A política do faz de conta criou uma Salvador dos sonhos para quem nela chega pela primeira vez: é uma cidade sem miseráveis, sem moradores de rua, sem pedintes escorados nas paredes das esquinas ou mergulhados sob um viaduto. É que aqui se aprendeu a esconder as mazelas sociais com panis et circensis.
Do pão que se come e do circo que se assiste não sobra nada para os menos favorecidos. Eles serão de novo escoltados para outros bairros para não mostrar que Salvador é uma cidade de desigualdades gritantes. Enquanto muitos vão gritar atrás do trio, embriagados pelos feitos de Momo, uma minoria exclusa vai gritar de fome nos passeios públicos.
Estigmatizados, os moradores de rua definham sem a pretensão de fazer parte da festa que um dia foi do povo. O povão, na verdade, continua excluído do carnaval de Salvador, este processo de elitização dos espaços públicos. Continua sendo uma festa para quem paga e uma decepção para quem busca um resquício de cultura popular. Mesmo porque até os tradicionais blocos de cultura africana cederam aos apelos do ‘quem paga mais’.

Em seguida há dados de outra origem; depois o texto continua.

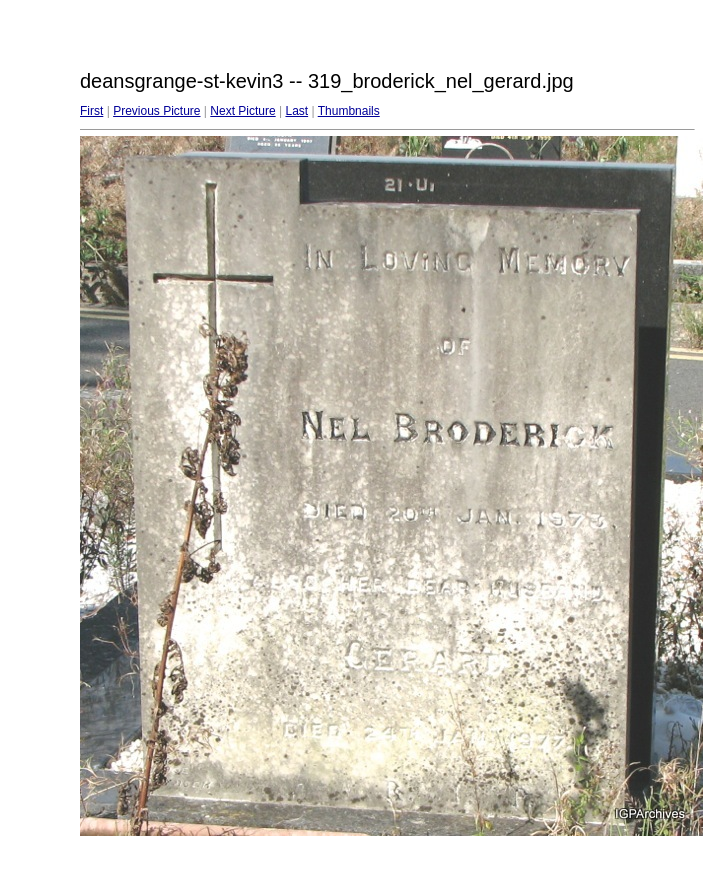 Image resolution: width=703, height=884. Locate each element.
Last (296, 111)
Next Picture (242, 111)
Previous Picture (156, 111)
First (91, 111)
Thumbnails (349, 111) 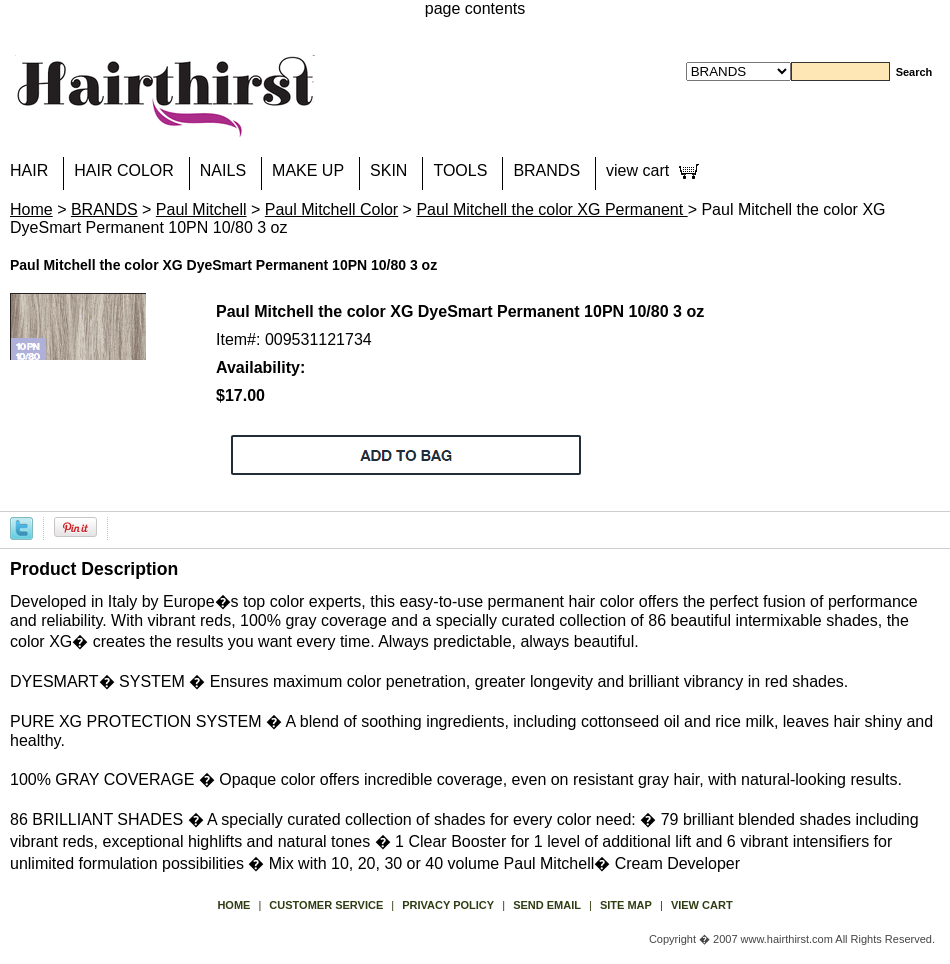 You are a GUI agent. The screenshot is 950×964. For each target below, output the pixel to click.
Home (31, 209)
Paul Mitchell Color (331, 209)
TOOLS (460, 170)
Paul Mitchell (201, 209)
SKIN (388, 170)
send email (547, 905)
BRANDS (546, 170)
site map (626, 905)
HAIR (29, 170)
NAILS (223, 170)
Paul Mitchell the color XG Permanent (551, 209)
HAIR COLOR (124, 170)
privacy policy (448, 905)
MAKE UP (308, 170)
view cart (637, 170)
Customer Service (326, 905) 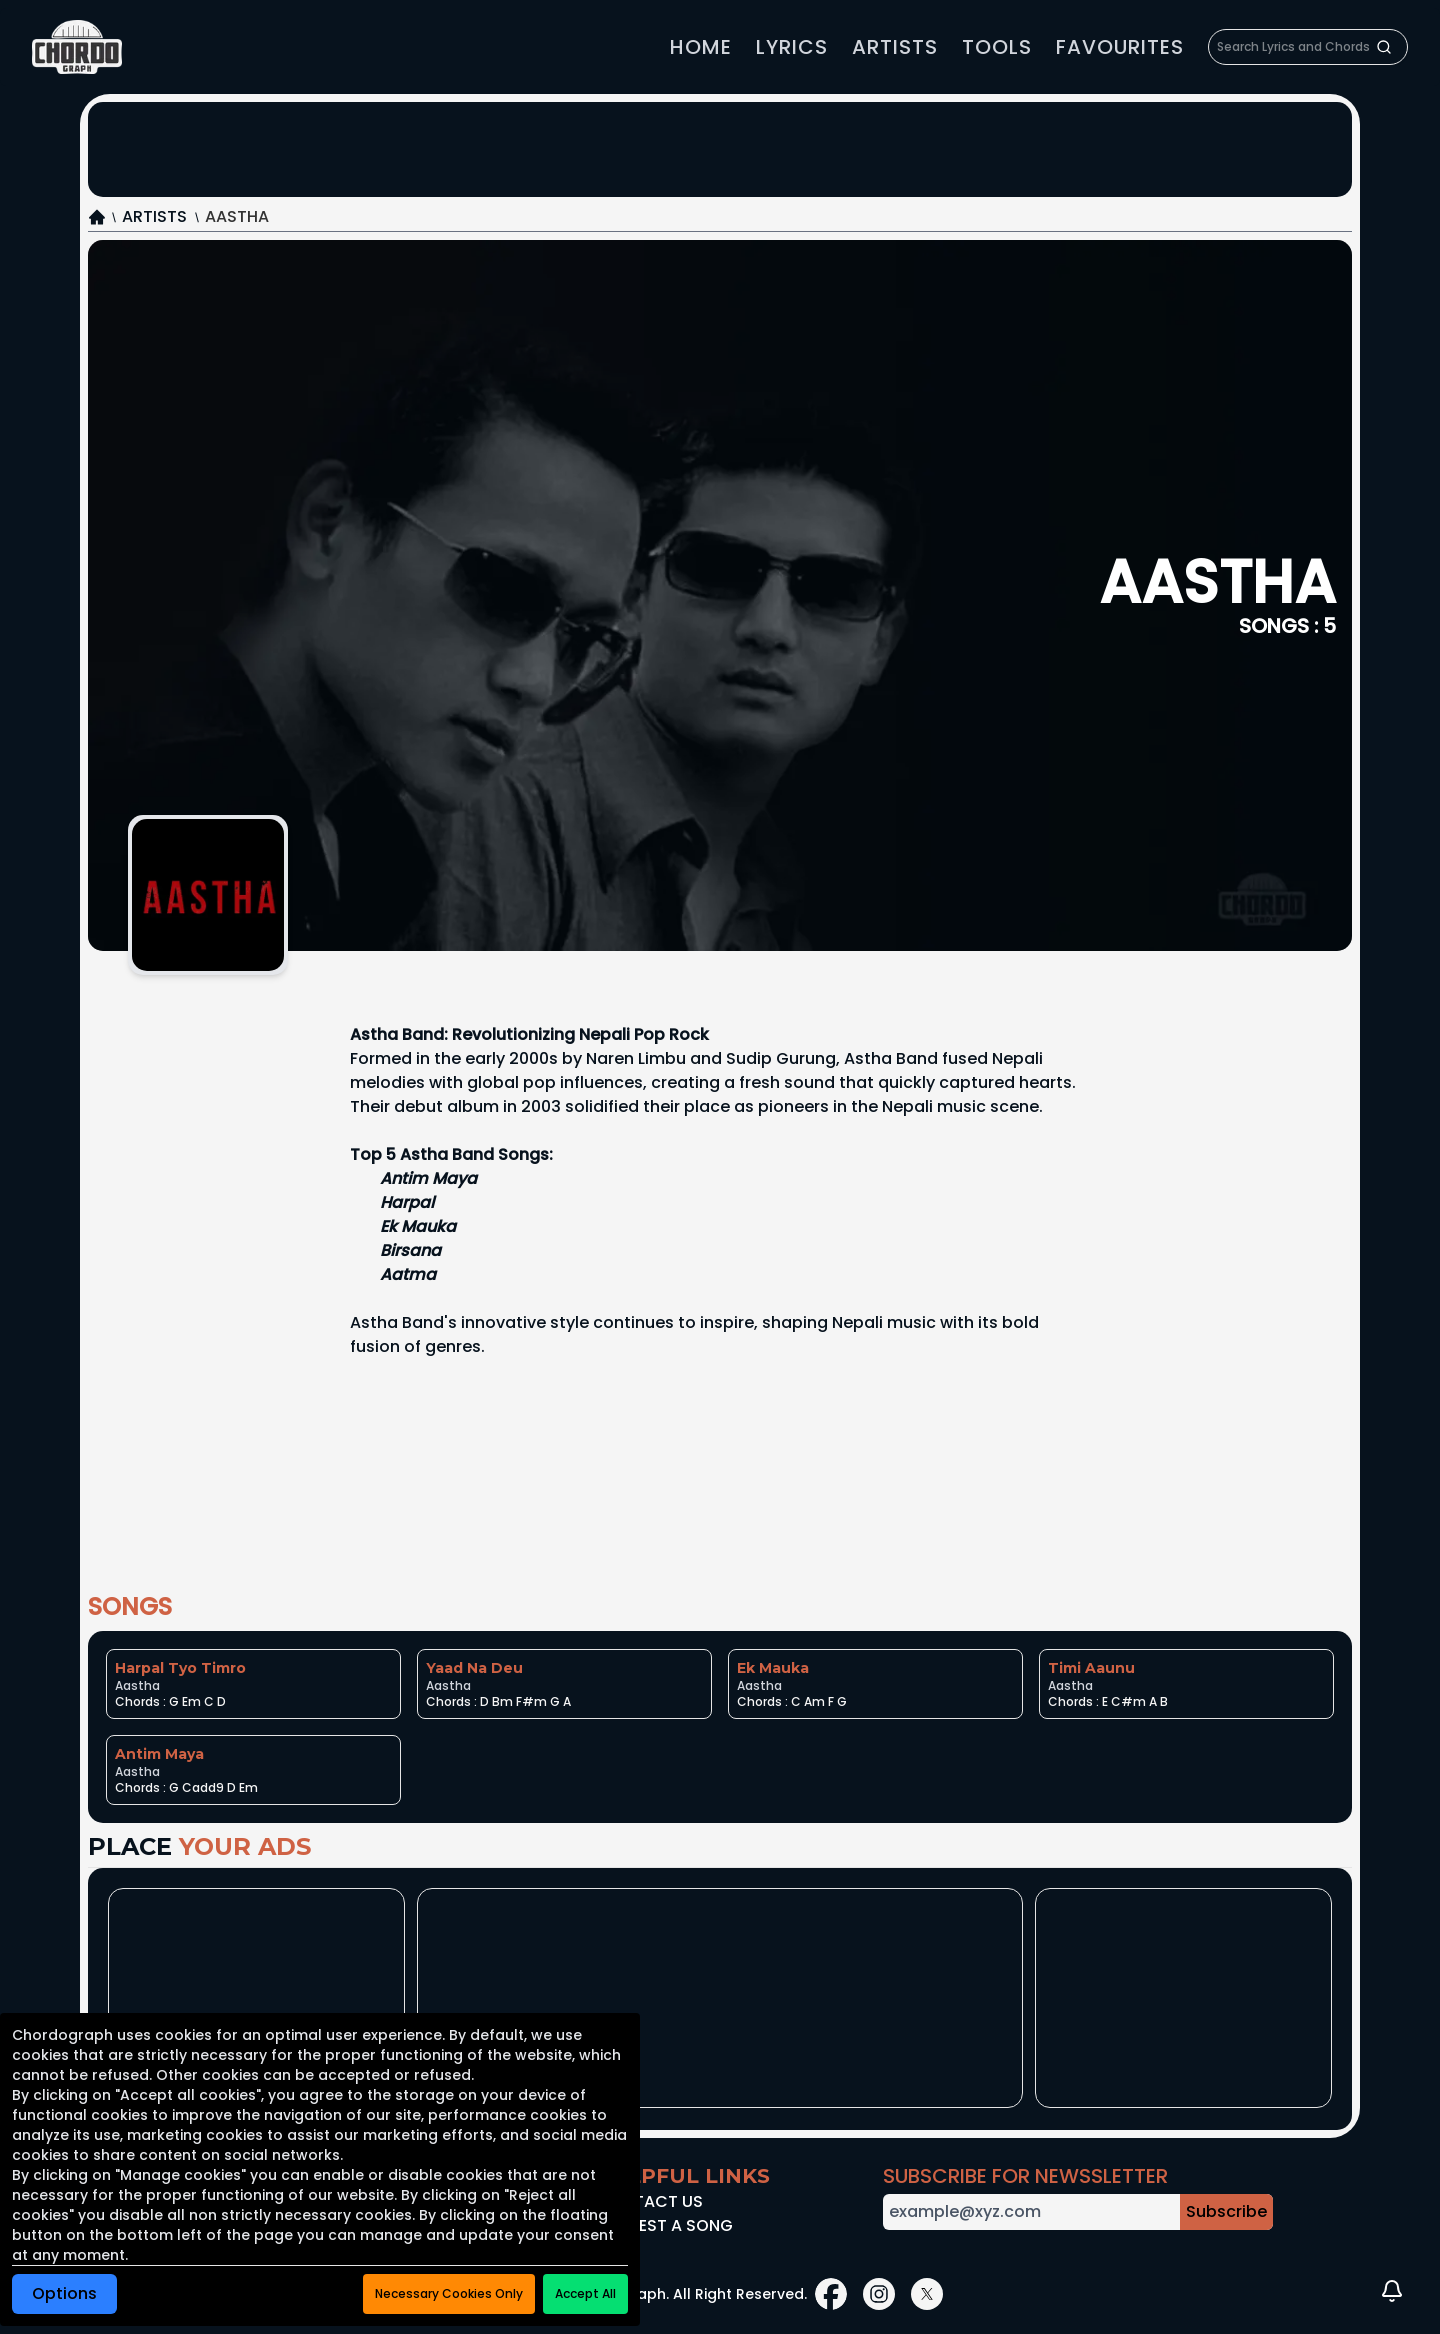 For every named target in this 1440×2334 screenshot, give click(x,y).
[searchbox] (1308, 47)
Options (64, 2293)
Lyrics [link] (792, 47)
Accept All (585, 2293)
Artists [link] (895, 47)
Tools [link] (997, 47)
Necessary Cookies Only (449, 2293)
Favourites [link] (1120, 47)
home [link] (701, 47)
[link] (77, 47) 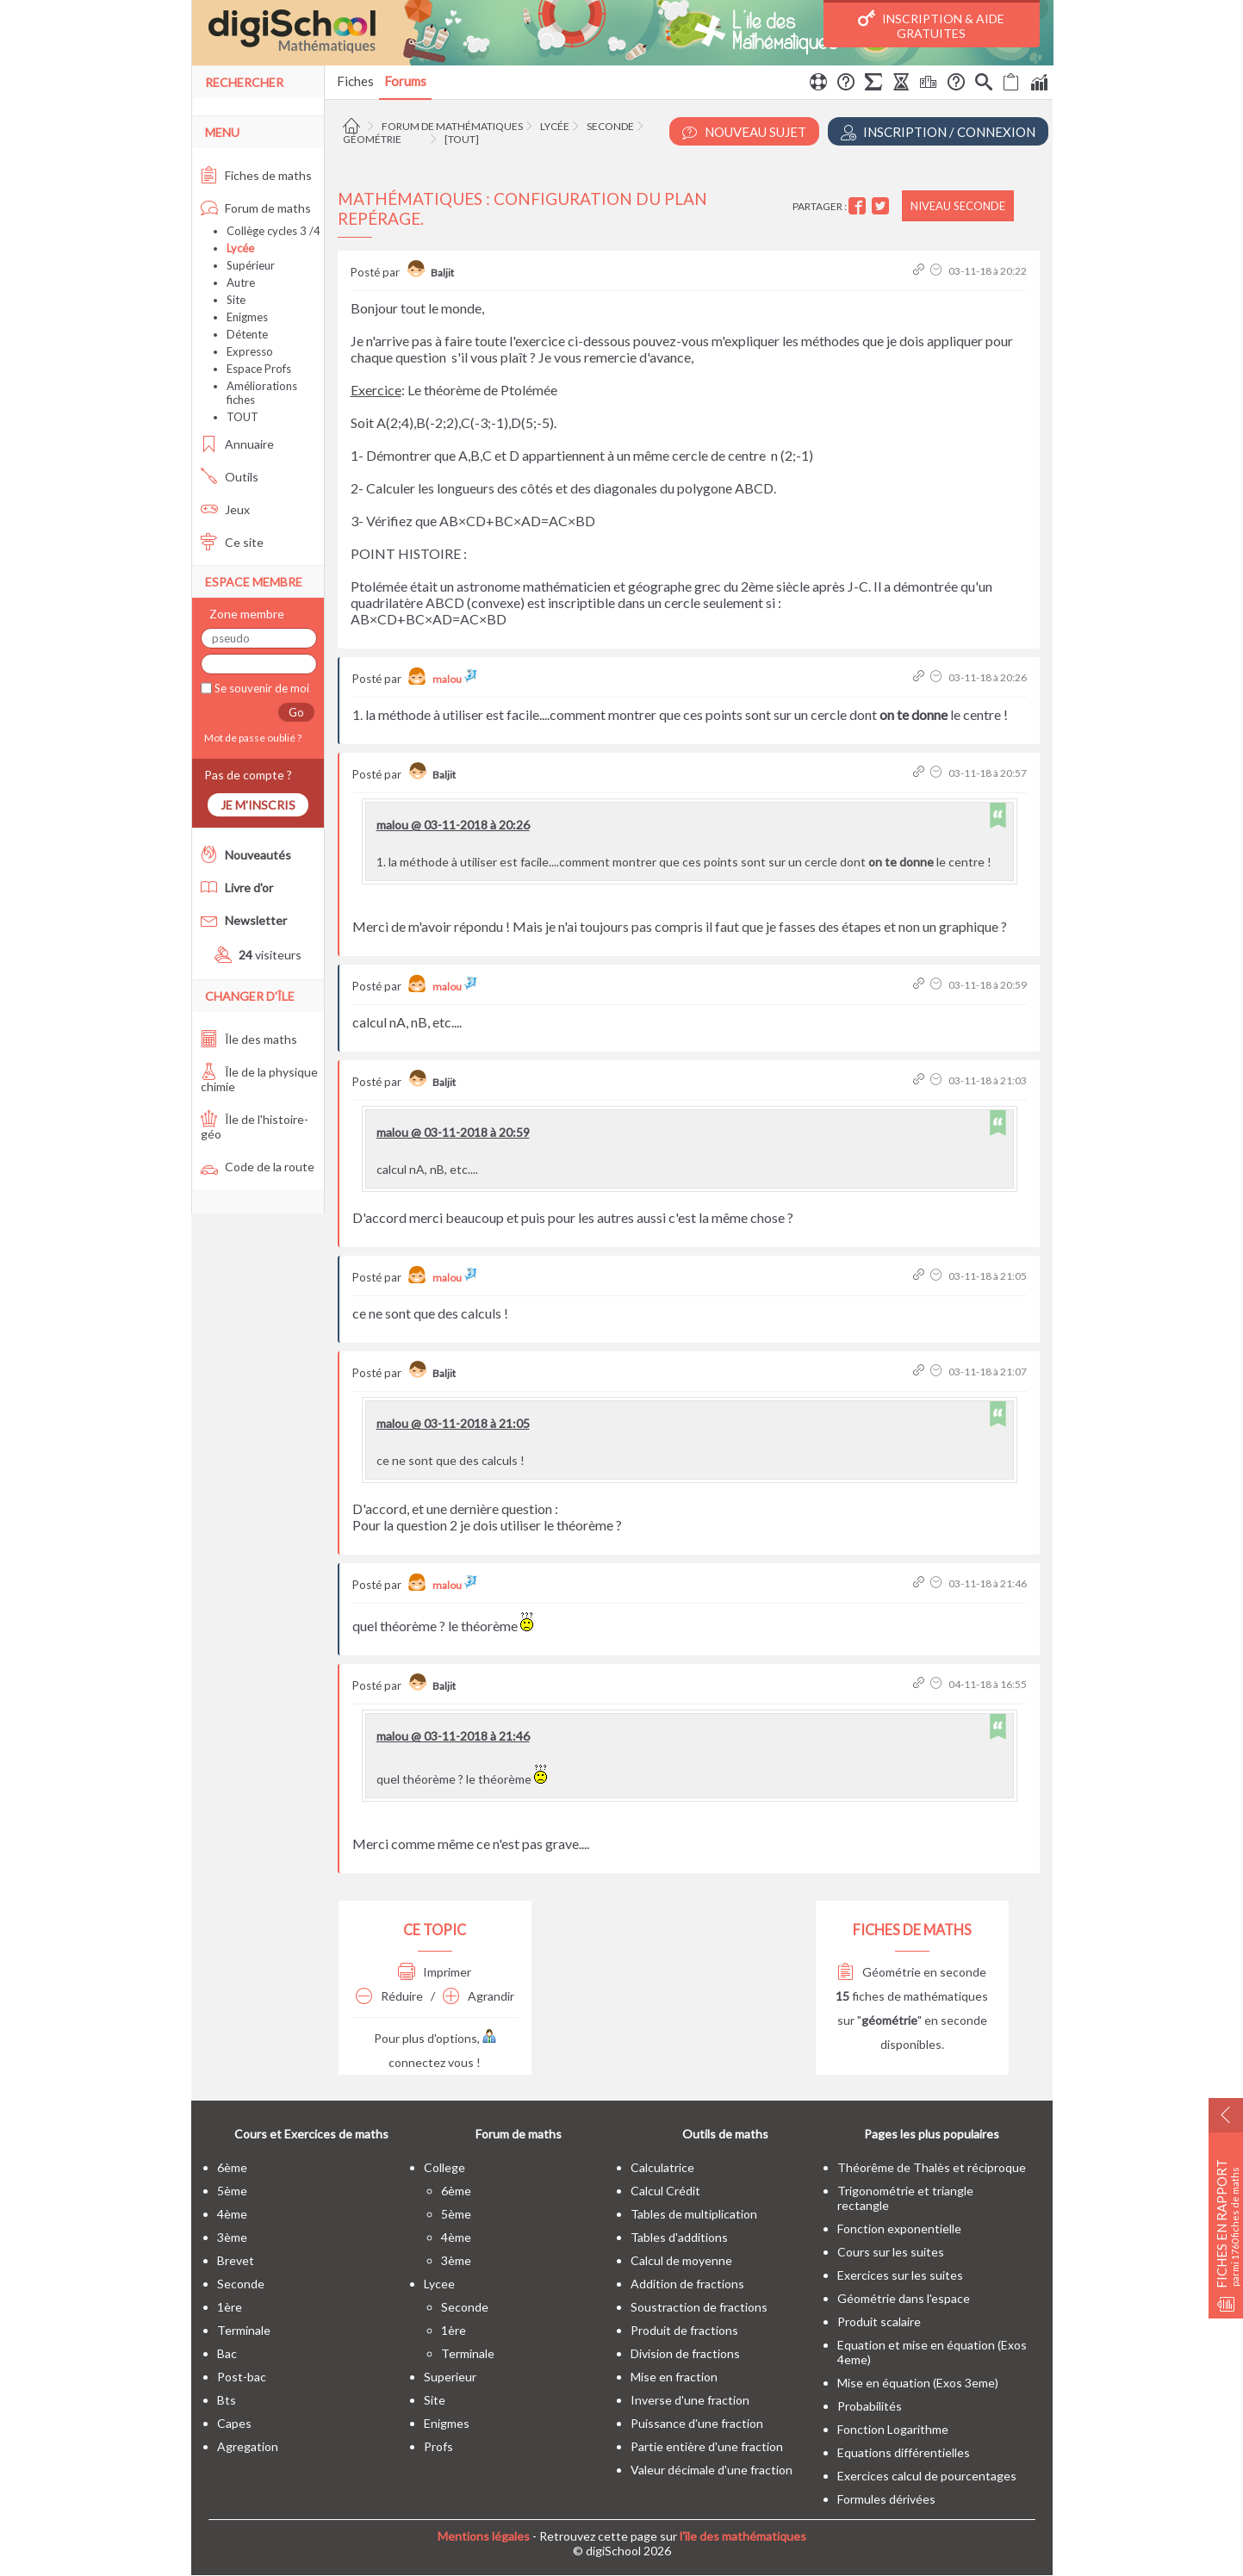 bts (226, 2400)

Salvador é o reflexo da política de maquiagem social que cura todas as feridas e mazelas da cidade com festa e praças bonitas. Durante o carnaval é possível que a integração não funcione, como também não funcionará os hospitais antes, durante e depois da festa de rua. Mas o soteropolitano curará todas as dores no convincente anúncio publicitário que apresenta todos os dias, em cores vivas, uma cidade encantadora.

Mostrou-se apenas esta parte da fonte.